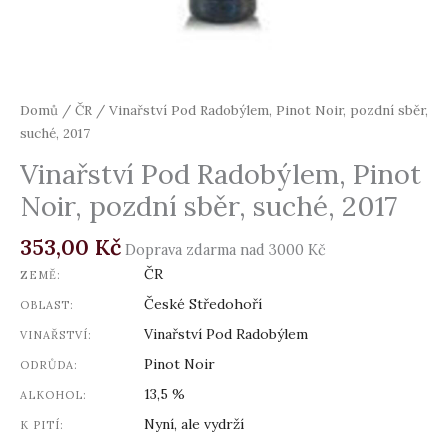
Domů
/
ČR
/ Vinařství Pod Radobýlem, Pinot Noir, pozdní sběr,
suché, 2017
Vinařství Pod Radobýlem, Pinot
Noir, pozdní sběr, suché, 2017
353,00
Kč
Doprava zdarma nad 3000 Kč
ČR
ZEMĚ:
České Středohoří
OBLAST:
Vinařství Pod Radobýlem
VINAŘSTVÍ:
Pinot Noir
ODRŮDA:
13,5 %
ALKOHOL:
Nyní, ale vydrží
K PITÍ:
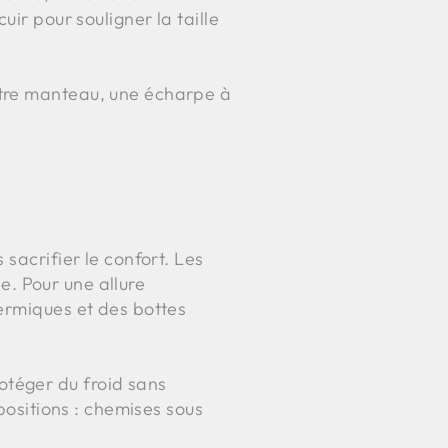
ir pour souligner la taille
otre manteau, une écharpe à
sacrifier le confort. Les
ée. Pour une allure
hermiques et des bottes
otéger du froid sans
positions : chemises sous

» **Task item**:
From the first line to the last, repeat the entries exactly and leave out the pictures.

» **Exercise solution**:
Domů
/
ČR
/ Vinařství Pod Radobýlem, Pinot Noir, pozdní sběr,
suché, 2017
Vinařství Pod Radobýlem, Pinot
Noir, pozdní sběr, suché, 2017
353,00
Kč
Doprava zdarma nad 3000 Kč
ČR
ZEMĚ:
České Středohoří
OBLAST:
Vinařství Pod Radobýlem
VINAŘSTVÍ:
Pinot Noir
ODRŮDA:
13,5 %
ALKOHOL:
Nyní, ale vydrží
K PITÍ:
ir pour souligner la taille
otre manteau, une écharpe à
sacrifier le confort. Les
ée. Pour une allure
hermiques et des bottes
otéger du froid sans
positions : chemises sous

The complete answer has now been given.